Problem: Print each record below precisely, with every picture left out of the copy.

Collected data:
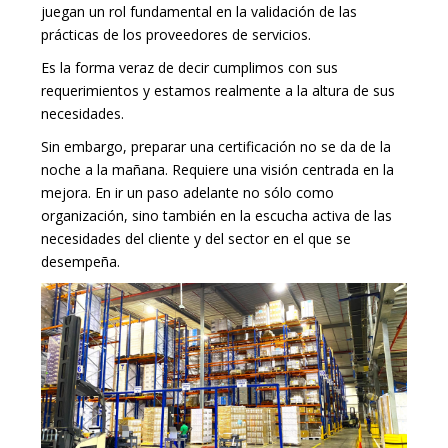
juegan un rol fundamental en la validación de las
prácticas de los proveedores de servicios.
Es la forma veraz de decir cumplimos con sus
requerimientos y estamos realmente a la altura de sus
necesidades.
Sin embargo, preparar una certificación no se da de la
noche a la mañana. Requiere una visión centrada en la
mejora. En ir un paso adelante no sólo como
organización, sino también en la escucha activa de las
necesidades del cliente y del sector en el que se
desempeña.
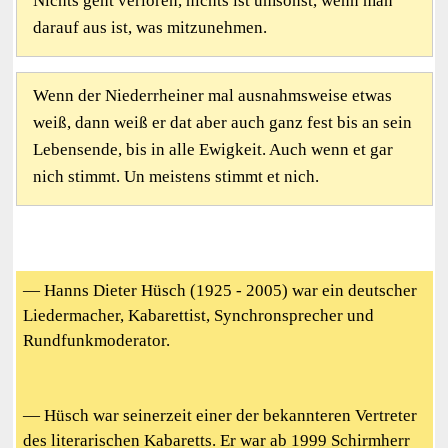
Nichts geht verloren, nichts ist umsonst, wenn man
darauf aus ist, was mitzunehmen.
Wenn der Niederrheiner mal ausnahmsweise etwas
weiß, dann weiß er dat aber auch ganz fest bis an sein
Lebensende, bis in alle Ewigkeit. Auch wenn et gar
nich stimmt. Un meistens stimmt et nich.
— Hanns Dieter Hüsch (1925 - 2005) war ein deutscher
Liedermacher, Kabarettist, Synchronsprecher und
Rundfunkmoderator.
— Hüsch war seinerzeit einer der bekannteren Vertreter
des literarischen Kabaretts. Er war ab 1999 Schirmherr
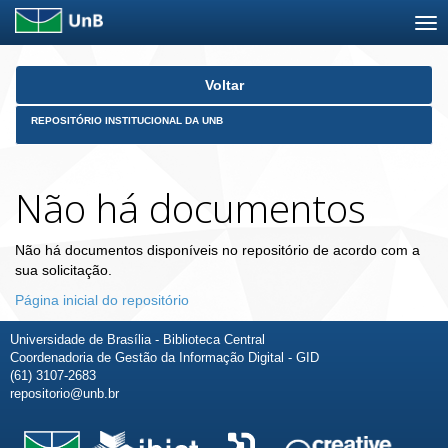
Skip
Voltar
navigation
REPOSITÓRIO INSTITUCIONAL DA UNB
Não há documentos
Não há documentos disponíveis no repositório de acordo com a
sua solicitação.
Página inicial do repositório
Universidade de Brasília - Biblioteca Central
Coordenadoria de Gestão da Informação Digital - GID
(61) 3107-2683
repositorio@unb.br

Task answer:
juegan un rol fundamental en la validación de las
prácticas de los proveedores de servicios.
Es la forma veraz de decir cumplimos con sus
requerimientos y estamos realmente a la altura de sus
necesidades.
Sin embargo, preparar una certificación no se da de la
noche a la mañana. Requiere una visión centrada en la
mejora. En ir un paso adelante no sólo como
organización, sino también en la escucha activa de las
necesidades del cliente y del sector en el que se
desempeña.
Nichts geht verloren, nichts ist umsonst, wenn man
darauf aus ist, was mitzunehmen.
Wenn der Niederrheiner mal ausnahmsweise etwas
weiß, dann weiß er dat aber auch ganz fest bis an sein
Lebensende, bis in alle Ewigkeit. Auch wenn et gar
nich stimmt. Un meistens stimmt et nich.
— Hanns Dieter Hüsch (1925 - 2005) war ein deutscher
Liedermacher, Kabarettist, Synchronsprecher und
Rundfunkmoderator.
— Hüsch war seinerzeit einer der bekannteren Vertreter
des literarischen Kabaretts. Er war ab 1999 Schirmherr
Skip
Voltar
navigation
REPOSITÓRIO INSTITUCIONAL DA UNB
Não há documentos
Não há documentos disponíveis no repositório de acordo com a
sua solicitação.
Página inicial do repositório
Universidade de Brasília - Biblioteca Central
Coordenadoria de Gestão da Informação Digital - GID
(61) 3107-2683
repositorio@unb.br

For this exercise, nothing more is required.